Dr John Coulter is a political columnist with the Irish Daily Star and Tribune magazine. With the Haass talks given until Christmas to produce a solution to the current impasse, Dr Coulter takes stock of the situation facing the talks participants.

Northern Ireland has just endured a summer of hate as the peace process deteriorated into its most volatile state since the 1994 terrorist ceasefires.

The media recorded the worst riots since the 1981 republican hunger strikes and the 1996 Orange Order parade standoff at Drumcree.

The diabolical situation has left many wondering how the peace process crumbled given the highly successful G8 conference in Fermanagh, which included a public relations coup with President Obama; Londonderry celebrating the UK City of Culture year, and Ulster hosting the prestigious World Fire and Police Games.

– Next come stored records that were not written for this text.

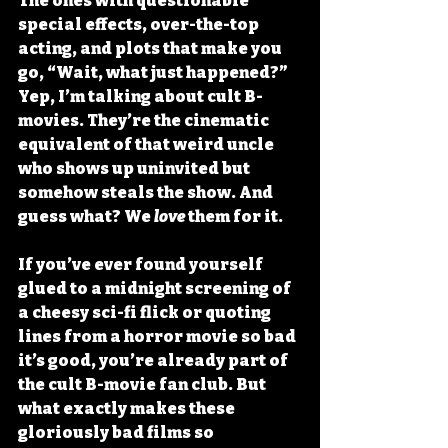
The ones with questionable 
special effects, over-the-top 
acting, and plots that make you 
go, “Wait, what just happened?” 
Yep, I’m talking about cult B-
movies. They’re the cinematic 
equivalent of that weird uncle 
who shows up uninvited but 
somehow steals the show. And 
guess what? We 
love
 them for it.
If you’ve ever found yourself 
glued to a midnight screening of 
a cheesy sci-fi flick or quoting 
lines from a horror movie so bad 
it’s good, you’re already part of 
the cult B-movie fan club. But 
what exactly makes these 
gloriously bad films so 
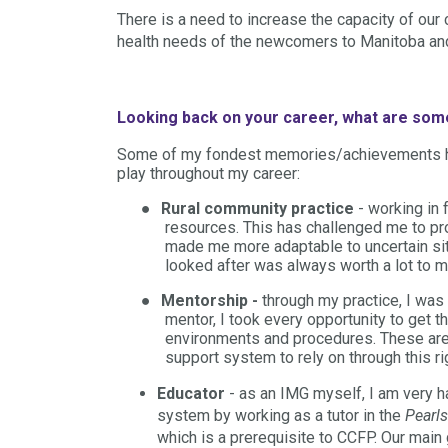
There is a need to increase the capacity of our
health needs of the newcomers to Manitoba and 
Looking back on your career, what are so
Some of my fondest memories/achievements hav
play throughout my career:
●
Rural community practice
- working in
resources. This has challenged me to p
made me more adaptable to uncertain sit
looked after was always worth a lot to m
●
Mentorship -
through my practice, I was
mentor, I took every opportunity to get 
environments and procedures. These are 
support system to rely on through this rig
Educator
- as an IMG myself, I am very h
system by working as a tutor in the
Pearls
which is a prerequisite to CCFP. Our main 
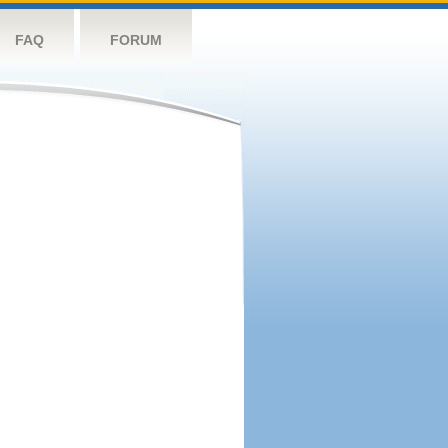
FAQ
FORUM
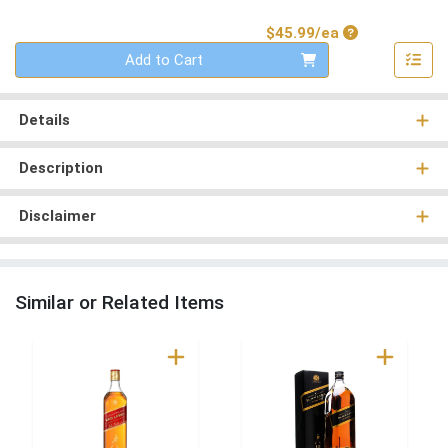
Product Price
$45.99/ea
Quantity 0
Add to Cart
Details
Description
Disclaimer
Similar or Related Items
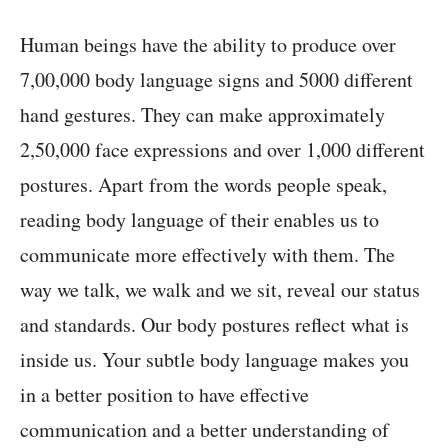
Human beings have the ability to produce over
7,00,000 body language signs and 5000 different
hand gestures. They can make approximately
2,50,000 face expressions and over 1,000 different
postures. Apart from the words people speak,
reading body language of their enables us to
communicate more effectively with them. The
way we talk, we walk and we sit, reveal our status
and standards. Our body postures reflect what is
inside us. Your subtle body language makes you
in a better position to have effective
communication and a better understanding of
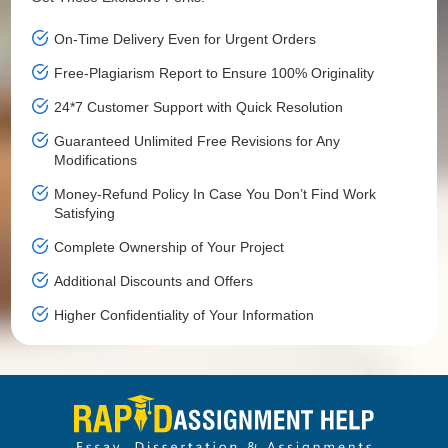
On-Time Delivery Even for Urgent Orders
Free-Plagiarism Report to Ensure 100% Originality
24*7 Customer Support with Quick Resolution
Guaranteed Unlimited Free Revisions for Any
Modifications
Money-Refund Policy In Case You Don’t Find Work
Satisfying
Complete Ownership of Your Project
Additional Discounts and Offers
Higher Confidentiality of Your Information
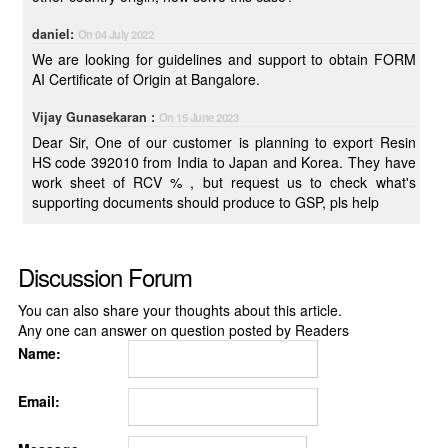
daniel:
On 04 July 2022
We are looking for guidelines and support to obtain FORM
AI Certificate of Origin at Bangalore.
Vijay Gunasekaran :
On 15 June 2023
Dear Sir, One of our customer is planning to export Resin
HS code 392010 from India to Japan and Korea. They have
work sheet of RCV % , but request us to check what's
supporting documents should produce to GSP, pls help
Discussion Forum
You can also share your thoughts about this article.
Any one can answer on question posted by Readers
Name:
Email:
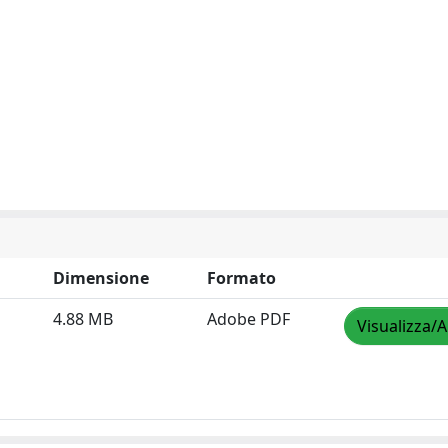
Dimensione
Formato
4.88 MB
Adobe PDF
Visualizza/A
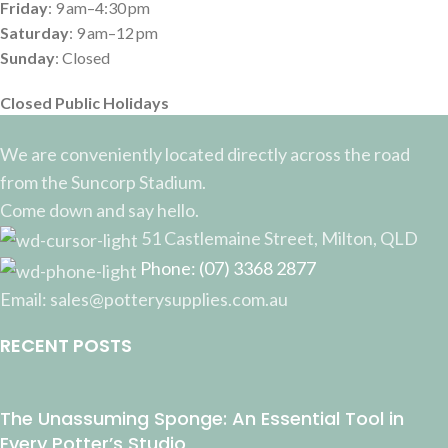
Friday
: 9 am–4:30 pm
Saturday
: 9 am–12 pm
Sunday
: Closed
Closed Public Holidays
We are conveniently located directly across the road
from the Suncorp Stadium.
Come down and say hello.
51 Castlemaine Street, Milton, QLD
Phone: (07) 3368 2877
Email: sales@potterysupplies.com.au
RECENT POSTS
The Unassuming Sponge: An Essential Tool in
Every Potter’s Studio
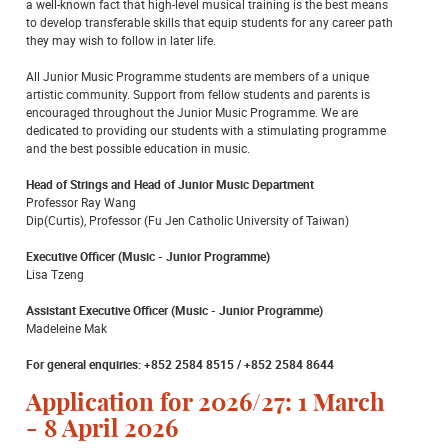
a well-known fact that high-level musical training is the best means
to develop transferable skills that equip students for any career path
they may wish to follow in later life.
All Junior Music Programme students are members of a unique
artistic community. Support from fellow students and parents is
encouraged throughout the Junior Music Programme. We are
dedicated to providing our students with a stimulating programme
and the best possible education in music.
Head of Strings and Head of Junior Music Department
Professor Ray Wang
Dip(Curtis), Professor (Fu Jen Catholic University of Taiwan)
Executive Officer (Music - Junior Programme)
Lisa Tzeng
Assistant Executive Officer (Music - Junior Programme)
Madeleine Mak
For general enquiries: +852 2584 8515 / +852 2584 8644
Application for 2026/27: 1 March
- 8 April 2026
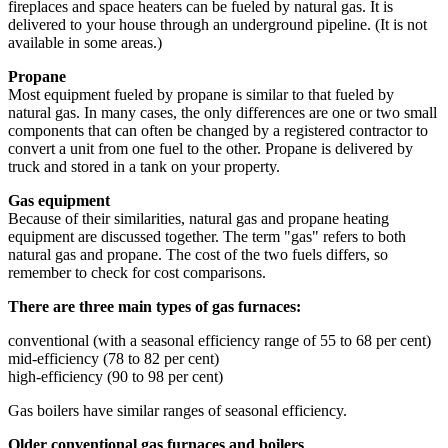
fireplaces and space heaters can be fueled by natural gas. It is
delivered to your house through an underground pipeline. (It is not
available in some areas.)
Propane
Most equipment fueled by propane is similar to that fueled by
natural gas. In many cases, the only differences are one or two small
components that can often be changed by a registered contractor to
convert a unit from one fuel to the other. Propane is delivered by
truck and stored in a tank on your property.
Gas equipment
Because of their similarities, natural gas and propane heating
equipment are discussed together. The term "gas" refers to both
natural gas and propane. The cost of the two fuels differs, so
remember to check for cost comparisons.
There are three main types of gas furnaces:
conventional (with a seasonal efficiency range of 55 to 68 per cent)
mid-efficiency (78 to 82 per cent)
high-efficiency (90 to 98 per cent)
Gas boilers have similar ranges of seasonal efficiency.
Older conventional gas furnaces and boilers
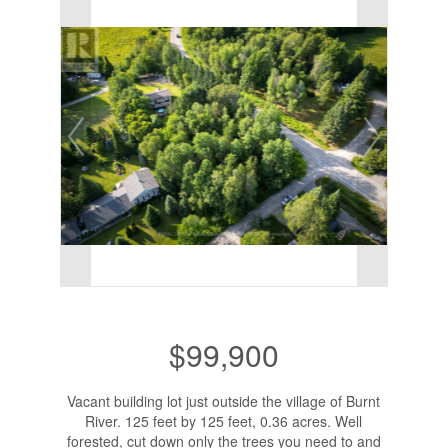
$99,900
Vacant building lot just outside the village of Burnt
River. 125 feet by 125 feet, 0.36 acres. Well
forested, cut down only the trees you need to and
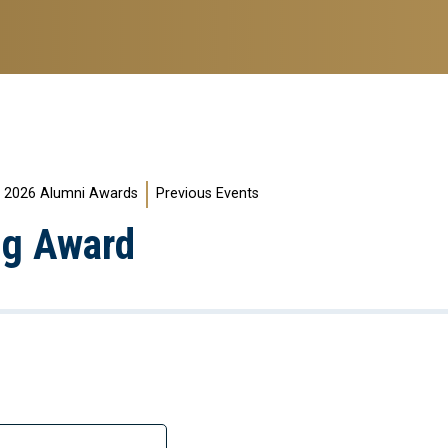
2026 Alumni Awards
Previous Events
ng Award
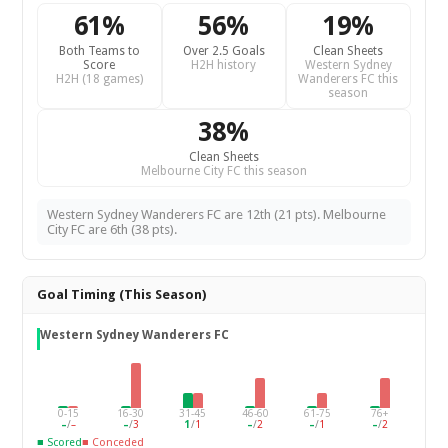
61%
56%
19%
Both Teams to
Over 2.5 Goals
Clean Sheets
Score
H2H history
Western Sydney
H2H (18 games)
Wanderers FC this
season
38%
Clean Sheets
Melbourne City FC this season
Western Sydney Wanderers FC are 12th (21 pts). Melbourne
City FC are 6th (38 pts).
Goal Timing (This Season)
Western Sydney Wanderers FC
0-15
16-30
31-45
46-60
61-75
76+
–
/
–
–
/
3
1
/
1
–
/
2
–
/
1
–
/
2
■ Scored
■ Conceded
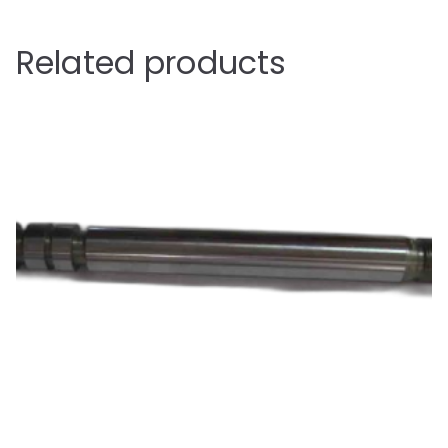
Related products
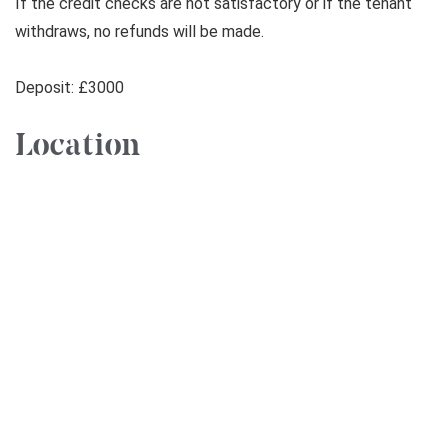
If the credit checks are not satisfactory or if the tenant
withdraws, no refunds will be made.
Deposit: £3000
Location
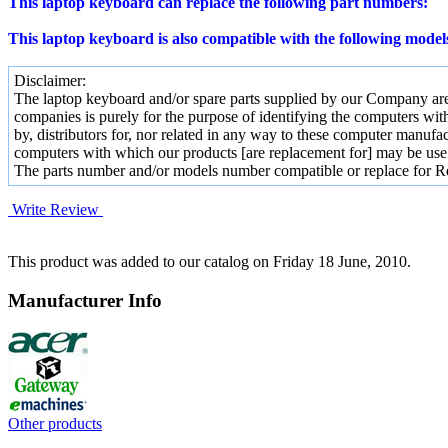
This laptop keyboard can replace the following part numbers:
This laptop keyboard is also compatible with the following model
Disclaimer:
The laptop keyboard and/or spare parts supplied by our Company are 
companies is purely for the purpose of identifying the computers wit
by, distributors for, nor related in any way to these computer manufac
computers with which our products [are replacement for] may be use
The parts number and/or models number compatible or replace for R
Write Review
This product was added to our catalog on Friday 18 June, 2010.
Manufacturer Info
Other products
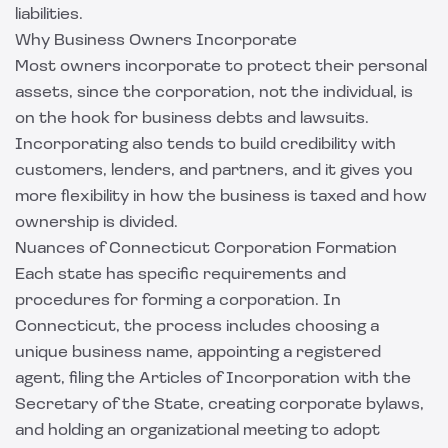
liabilities.
Why Business Owners Incorporate
Most owners incorporate to protect their personal
assets, since the corporation, not the individual, is
on the hook for business debts and lawsuits.
Incorporating also tends to build credibility with
customers, lenders, and partners, and it gives you
more flexibility in how the business is taxed and how
ownership is divided.
Nuances of Connecticut Corporation Formation
Each state has specific requirements and
procedures for forming a corporation. In
Connecticut, the process includes choosing a
unique business name, appointing a registered
agent, filing the Articles of Incorporation with the
Secretary of the State, creating corporate bylaws,
and holding an organizational meeting to adopt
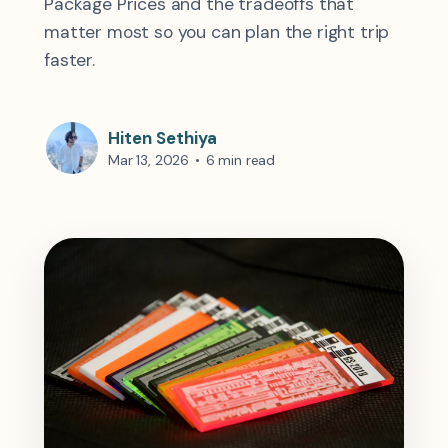
Package Prices and the tradeoffs that
matter most so you can plan the right trip
faster.
Hiten Sethiya
Mar 13, 2026
•
6 min read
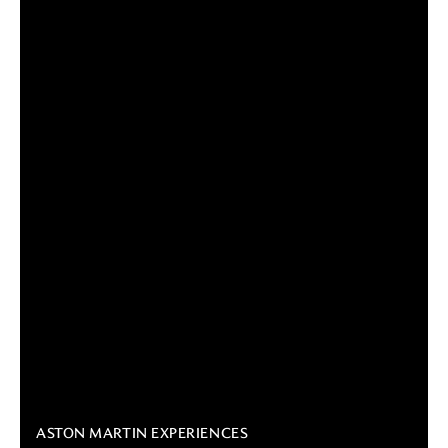
ASTON MARTIN EXPERIENCES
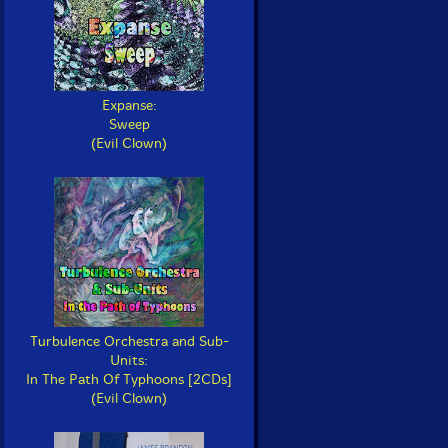
Expanse:
Sweep
(Evil Clown)
Turbulence Orchestra and Sub-
Units:
In The Path Of Typhoons [2CDs]
(Evil Clown)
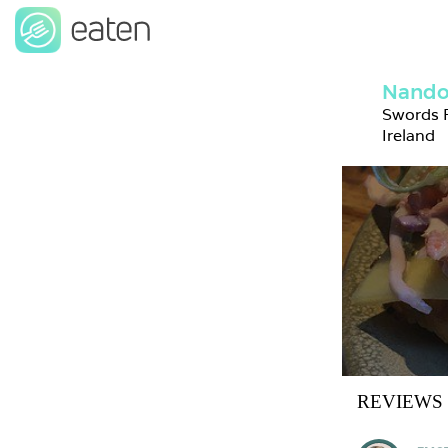
Nando'
Swords R
Ireland
REVIEWS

The peace process unravelling gives the perception the island is returning to the bitter sectarian conflict which has gripped Ireland for the past eight centuries. At first sight, the reasons for the unrest seem politically stupid.

Firstly, there is the decision by Belfast City Council to fly the Union flag on designated days rather than all year round. The Council was once the bastion of Unionism, but now has a republican and centre Alliance Party ruling coalition.

The Parades Commission, which rules on the routes of many of Northern Ireland’s contentious marches, is being blamed for its decision to refuse loyalists from marching along the Catholic ‘Ardoyne Shops’ in north Belfast, and republicans holding their Tyrone Volunteers parade near Castlederg town where the IRA murdered numerous people.

There is also the equally controversial future of the former Maze prison, which once held some of Europe’s most dangerous terrorists. It was the location where 10 IRA and INLA hunger strikers died in 1981.

Republicans want one of the so-called H Blocks retained; Unionists say the so-called peace centre will become a terrorist shrine. This summer’s rioting has again witnessed hundreds of police officers injured, and thousands of pounds of lost business.

Millions of pounds in European Union funding is also at stake for the peace centre, when DUP First Minister Peter Robinson, dramatically withdrew his support for the peace centre project, sparking speculation that he bowed to pressure from Right-wingers in his party and placing his leadership in serious jeopardy.

Supporters of the peace centre must be wondering how they will guarantee the EU funding before any referendum on the UK’s EU
membership, especially if the British electorate votes to leave the EU.

Robinson is now facing the same crisis which forced his predecessor Ian Paisley senior – now Lord Bannside – out of both the DUP leadership and First Minister’s post. Again, at first sight, the solution is simple – replace Robinson with a more traditional Right-wing Unionist.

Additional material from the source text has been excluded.